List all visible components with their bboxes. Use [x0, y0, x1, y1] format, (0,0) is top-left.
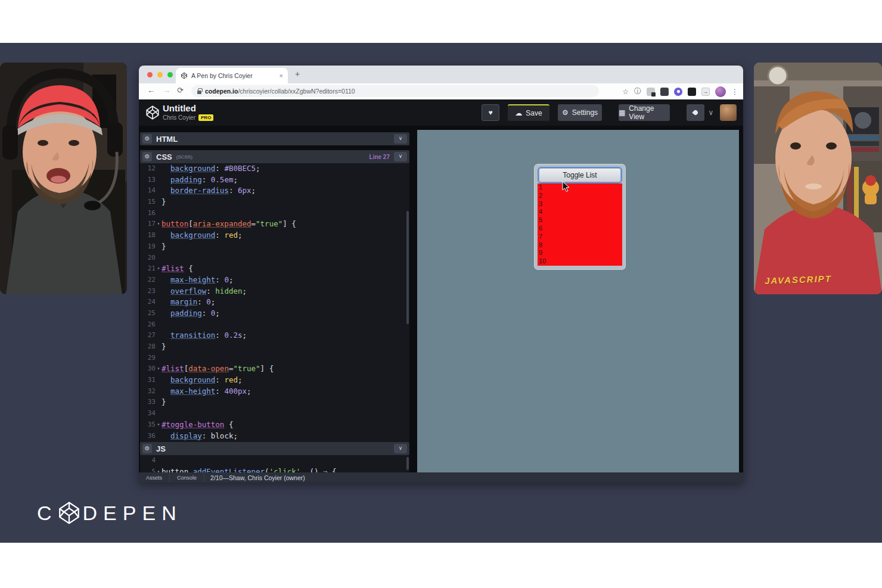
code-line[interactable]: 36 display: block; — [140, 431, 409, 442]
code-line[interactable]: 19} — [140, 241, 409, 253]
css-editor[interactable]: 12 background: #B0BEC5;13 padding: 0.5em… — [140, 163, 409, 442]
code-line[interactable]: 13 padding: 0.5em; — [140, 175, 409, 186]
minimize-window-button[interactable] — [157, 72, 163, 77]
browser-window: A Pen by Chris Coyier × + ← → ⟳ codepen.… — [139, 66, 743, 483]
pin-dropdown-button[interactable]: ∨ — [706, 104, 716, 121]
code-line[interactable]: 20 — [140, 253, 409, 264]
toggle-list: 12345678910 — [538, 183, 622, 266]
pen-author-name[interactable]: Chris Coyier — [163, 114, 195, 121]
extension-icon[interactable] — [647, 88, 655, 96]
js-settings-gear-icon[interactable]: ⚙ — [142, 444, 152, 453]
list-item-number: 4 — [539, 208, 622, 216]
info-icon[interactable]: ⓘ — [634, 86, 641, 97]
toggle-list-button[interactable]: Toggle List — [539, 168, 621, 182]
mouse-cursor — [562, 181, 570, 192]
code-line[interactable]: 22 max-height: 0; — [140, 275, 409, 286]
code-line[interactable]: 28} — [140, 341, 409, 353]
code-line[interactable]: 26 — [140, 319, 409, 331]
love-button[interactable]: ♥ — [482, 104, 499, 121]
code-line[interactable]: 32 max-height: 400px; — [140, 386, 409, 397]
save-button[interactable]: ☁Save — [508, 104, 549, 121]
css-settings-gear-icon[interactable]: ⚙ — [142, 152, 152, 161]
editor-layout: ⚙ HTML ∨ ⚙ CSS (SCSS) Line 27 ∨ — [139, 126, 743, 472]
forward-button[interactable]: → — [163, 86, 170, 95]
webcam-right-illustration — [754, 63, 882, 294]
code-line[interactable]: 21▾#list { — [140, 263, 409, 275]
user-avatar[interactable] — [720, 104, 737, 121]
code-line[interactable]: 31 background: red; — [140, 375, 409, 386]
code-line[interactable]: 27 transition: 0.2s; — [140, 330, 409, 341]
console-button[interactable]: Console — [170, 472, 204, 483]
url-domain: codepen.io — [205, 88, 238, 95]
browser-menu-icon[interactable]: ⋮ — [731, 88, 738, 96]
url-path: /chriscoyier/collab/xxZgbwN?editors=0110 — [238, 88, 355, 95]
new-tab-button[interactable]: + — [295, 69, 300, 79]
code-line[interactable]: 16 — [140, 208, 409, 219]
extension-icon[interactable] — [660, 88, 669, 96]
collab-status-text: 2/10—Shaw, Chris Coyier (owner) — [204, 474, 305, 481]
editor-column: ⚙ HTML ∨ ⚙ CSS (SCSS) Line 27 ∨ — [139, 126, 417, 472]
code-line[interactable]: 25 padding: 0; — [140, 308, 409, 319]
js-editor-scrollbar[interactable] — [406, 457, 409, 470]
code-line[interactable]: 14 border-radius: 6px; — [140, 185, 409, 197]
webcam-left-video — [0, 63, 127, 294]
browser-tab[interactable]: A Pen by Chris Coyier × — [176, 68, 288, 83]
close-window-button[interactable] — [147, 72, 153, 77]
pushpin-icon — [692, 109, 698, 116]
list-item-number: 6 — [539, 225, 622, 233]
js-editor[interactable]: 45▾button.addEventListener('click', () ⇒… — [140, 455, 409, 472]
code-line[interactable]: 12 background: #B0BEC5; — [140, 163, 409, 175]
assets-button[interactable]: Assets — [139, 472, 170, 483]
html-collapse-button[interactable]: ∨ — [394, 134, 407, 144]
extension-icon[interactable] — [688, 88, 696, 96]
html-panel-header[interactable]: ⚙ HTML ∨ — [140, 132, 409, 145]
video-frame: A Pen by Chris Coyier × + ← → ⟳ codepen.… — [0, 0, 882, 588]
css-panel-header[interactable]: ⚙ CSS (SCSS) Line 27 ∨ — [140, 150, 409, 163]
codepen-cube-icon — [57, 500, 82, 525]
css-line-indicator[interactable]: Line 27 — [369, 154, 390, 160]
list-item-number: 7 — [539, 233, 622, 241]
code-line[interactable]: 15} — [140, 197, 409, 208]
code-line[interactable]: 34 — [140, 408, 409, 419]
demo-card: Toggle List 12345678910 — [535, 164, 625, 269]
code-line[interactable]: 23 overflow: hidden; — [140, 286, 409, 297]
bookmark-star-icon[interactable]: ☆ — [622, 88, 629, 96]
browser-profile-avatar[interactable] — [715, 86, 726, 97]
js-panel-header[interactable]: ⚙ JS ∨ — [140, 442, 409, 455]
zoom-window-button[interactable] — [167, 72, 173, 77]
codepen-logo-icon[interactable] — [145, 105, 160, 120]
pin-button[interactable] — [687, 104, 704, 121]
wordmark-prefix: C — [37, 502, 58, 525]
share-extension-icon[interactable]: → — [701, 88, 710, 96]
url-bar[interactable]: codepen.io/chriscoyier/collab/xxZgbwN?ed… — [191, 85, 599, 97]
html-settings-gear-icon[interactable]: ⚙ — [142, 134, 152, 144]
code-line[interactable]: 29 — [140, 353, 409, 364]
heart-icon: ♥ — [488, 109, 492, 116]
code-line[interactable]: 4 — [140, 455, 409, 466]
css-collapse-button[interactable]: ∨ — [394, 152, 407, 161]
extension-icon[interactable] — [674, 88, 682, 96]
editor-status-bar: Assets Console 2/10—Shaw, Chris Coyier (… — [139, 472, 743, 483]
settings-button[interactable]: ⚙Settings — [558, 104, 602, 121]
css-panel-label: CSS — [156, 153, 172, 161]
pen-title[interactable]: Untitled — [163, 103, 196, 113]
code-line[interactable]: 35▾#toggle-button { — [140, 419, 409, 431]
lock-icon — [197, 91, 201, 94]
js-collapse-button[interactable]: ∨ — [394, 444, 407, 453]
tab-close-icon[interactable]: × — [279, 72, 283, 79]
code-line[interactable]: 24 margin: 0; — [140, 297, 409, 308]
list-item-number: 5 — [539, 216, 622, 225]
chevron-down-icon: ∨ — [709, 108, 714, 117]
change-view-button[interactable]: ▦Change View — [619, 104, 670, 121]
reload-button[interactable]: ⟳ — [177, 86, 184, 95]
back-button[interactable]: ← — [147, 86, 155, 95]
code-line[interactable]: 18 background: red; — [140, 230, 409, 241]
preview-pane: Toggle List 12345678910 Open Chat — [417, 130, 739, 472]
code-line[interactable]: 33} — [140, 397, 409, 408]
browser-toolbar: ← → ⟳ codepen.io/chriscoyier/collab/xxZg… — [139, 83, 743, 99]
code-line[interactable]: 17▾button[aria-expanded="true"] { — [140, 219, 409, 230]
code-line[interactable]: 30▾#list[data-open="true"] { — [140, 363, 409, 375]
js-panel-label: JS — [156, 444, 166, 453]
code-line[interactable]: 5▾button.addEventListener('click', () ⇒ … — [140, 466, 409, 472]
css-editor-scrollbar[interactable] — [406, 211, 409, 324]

_About this exercise_
Leave the pictures out and output the rest of the listing exactly.

_Worked solution_
List all visible components with their bboxes. Use [x0, y0, x1, y1] format, (0,0) is top-left.
code-line[interactable]: 36 display: block; — [140, 431, 409, 442]
code-line[interactable]: 19} — [140, 241, 409, 253]
css-editor[interactable]: 12 background: #B0BEC5;13 padding: 0.5em… — [140, 163, 409, 442]
code-line[interactable]: 13 padding: 0.5em; — [140, 175, 409, 186]
minimize-window-button[interactable] — [157, 72, 163, 77]
browser-window: A Pen by Chris Coyier × + ← → ⟳ codepen.… — [139, 66, 743, 483]
pin-dropdown-button[interactable]: ∨ — [706, 104, 716, 121]
code-line[interactable]: 20 — [140, 253, 409, 264]
toggle-list: 12345678910 — [538, 183, 622, 266]
pen-author-name[interactable]: Chris Coyier — [163, 114, 195, 121]
extension-icon[interactable] — [647, 88, 655, 96]
js-settings-gear-icon[interactable]: ⚙ — [142, 444, 152, 453]
list-item-number: 4 — [539, 208, 622, 216]
info-icon[interactable]: ⓘ — [634, 86, 641, 97]
toggle-list-button[interactable]: Toggle List — [539, 168, 621, 182]
mouse-cursor — [562, 181, 570, 192]
code-line[interactable]: 22 max-height: 0; — [140, 275, 409, 286]
code-line[interactable]: 28} — [140, 341, 409, 353]
code-line[interactable]: 26 — [140, 319, 409, 331]
love-button[interactable]: ♥ — [482, 104, 499, 121]
code-line[interactable]: 32 max-height: 400px; — [140, 386, 409, 397]
save-button[interactable]: ☁Save — [508, 104, 549, 121]
css-settings-gear-icon[interactable]: ⚙ — [142, 152, 152, 161]
editor-layout: ⚙ HTML ∨ ⚙ CSS (SCSS) Line 27 ∨ — [139, 126, 743, 472]
forward-button[interactable]: → — [163, 86, 170, 95]
webcam-right-illustration — [754, 63, 882, 294]
code-line[interactable]: 21▾#list { — [140, 263, 409, 275]
user-avatar[interactable] — [720, 104, 737, 121]
code-line[interactable]: 31 background: red; — [140, 375, 409, 386]
code-line[interactable]: 27 transition: 0.2s; — [140, 330, 409, 341]
console-button[interactable]: Console — [170, 472, 204, 483]
url-domain: codepen.io — [205, 88, 238, 95]
browser-menu-icon[interactable]: ⋮ — [731, 88, 738, 96]
url-path: /chriscoyier/collab/xxZgbwN?editors=0110 — [238, 88, 355, 95]
new-tab-button[interactable]: + — [295, 69, 300, 79]
code-line[interactable]: 16 — [140, 208, 409, 219]
extension-icon[interactable] — [660, 88, 669, 96]
collab-status-text: 2/10—Shaw, Chris Coyier (owner) — [204, 474, 305, 481]
editor-column: ⚙ HTML ∨ ⚙ CSS (SCSS) Line 27 ∨ — [139, 126, 417, 472]
code-line[interactable]: 25 padding: 0; — [140, 308, 409, 319]
js-editor-scrollbar[interactable] — [406, 457, 409, 470]
code-line[interactable]: 14 border-radius: 6px; — [140, 185, 409, 197]
webcam-left-video — [0, 63, 127, 294]
browser-tab[interactable]: A Pen by Chris Coyier × — [176, 68, 288, 83]
close-window-button[interactable] — [147, 72, 153, 77]
pushpin-icon — [692, 109, 698, 116]
list-item-number: 6 — [539, 225, 622, 233]
js-editor[interactable]: 45▾button.addEventListener('click', () ⇒… — [140, 455, 409, 472]
code-line[interactable]: 12 background: #B0BEC5; — [140, 163, 409, 175]
assets-button[interactable]: Assets — [139, 472, 170, 483]
html-collapse-button[interactable]: ∨ — [394, 134, 407, 144]
extension-icon[interactable] — [688, 88, 696, 96]
html-panel-header[interactable]: ⚙ HTML ∨ — [140, 132, 409, 145]
video-frame: A Pen by Chris Coyier × + ← → ⟳ codepen.… — [0, 0, 882, 588]
css-panel-header[interactable]: ⚙ CSS (SCSS) Line 27 ∨ — [140, 150, 409, 163]
codepen-cube-icon — [57, 500, 82, 525]
css-line-indicator[interactable]: Line 27 — [369, 154, 390, 160]
list-item-number: 7 — [539, 233, 622, 241]
code-line[interactable]: 15} — [140, 197, 409, 208]
code-line[interactable]: 34 — [140, 408, 409, 419]
demo-card: Toggle List 12345678910 — [535, 164, 625, 269]
code-line[interactable]: 23 overflow: hidden; — [140, 286, 409, 297]
bookmark-star-icon[interactable]: ☆ — [622, 88, 629, 96]
browser-profile-avatar[interactable] — [715, 86, 726, 97]
js-panel-header[interactable]: ⚙ JS ∨ — [140, 442, 409, 455]
zoom-window-button[interactable] — [167, 72, 173, 77]
codepen-logo-icon[interactable] — [145, 105, 160, 120]
pin-button[interactable] — [687, 104, 704, 121]
wordmark-prefix: C — [37, 502, 58, 525]
share-extension-icon[interactable]: → — [701, 88, 710, 96]
url-bar[interactable]: codepen.io/chriscoyier/collab/xxZgbwN?ed… — [191, 85, 599, 97]
html-settings-gear-icon[interactable]: ⚙ — [142, 134, 152, 144]
code-line[interactable]: 29 — [140, 353, 409, 364]
heart-icon: ♥ — [488, 109, 492, 116]
code-line[interactable]: 4 — [140, 455, 409, 466]
css-collapse-button[interactable]: ∨ — [394, 152, 407, 161]
extension-icon[interactable] — [674, 88, 682, 96]
editor-status-bar: Assets Console 2/10—Shaw, Chris Coyier (… — [139, 472, 743, 483]
settings-button[interactable]: ⚙Settings — [558, 104, 602, 121]
css-panel-label: CSS — [156, 153, 172, 161]
pen-title[interactable]: Untitled — [163, 103, 196, 113]
code-line[interactable]: 35▾#toggle-button { — [140, 419, 409, 431]
lock-icon — [197, 91, 201, 94]
js-collapse-button[interactable]: ∨ — [394, 444, 407, 453]
tab-close-icon[interactable]: × — [279, 72, 283, 79]
code-line[interactable]: 24 margin: 0; — [140, 297, 409, 308]
list-item-number: 5 — [539, 216, 622, 225]
chevron-down-icon: ∨ — [709, 108, 714, 117]
change-view-button[interactable]: ▦Change View — [619, 104, 670, 121]
reload-button[interactable]: ⟳ — [177, 86, 184, 95]
back-button[interactable]: ← — [147, 86, 155, 95]
code-line[interactable]: 18 background: red; — [140, 230, 409, 241]
preview-pane: Toggle List 12345678910 Open Chat — [417, 130, 739, 472]
code-line[interactable]: 33} — [140, 397, 409, 408]
browser-toolbar: ← → ⟳ codepen.io/chriscoyier/collab/xxZg… — [139, 83, 743, 99]
code-line[interactable]: 17▾button[aria-expanded="true"] { — [140, 219, 409, 230]
code-line[interactable]: 30▾#list[data-open="true"] { — [140, 363, 409, 375]
js-panel-label: JS — [156, 444, 166, 453]
code-line[interactable]: 5▾button.addEventListener('click', () ⇒ … — [140, 466, 409, 472]
css-editor-scrollbar[interactable] — [406, 211, 409, 324]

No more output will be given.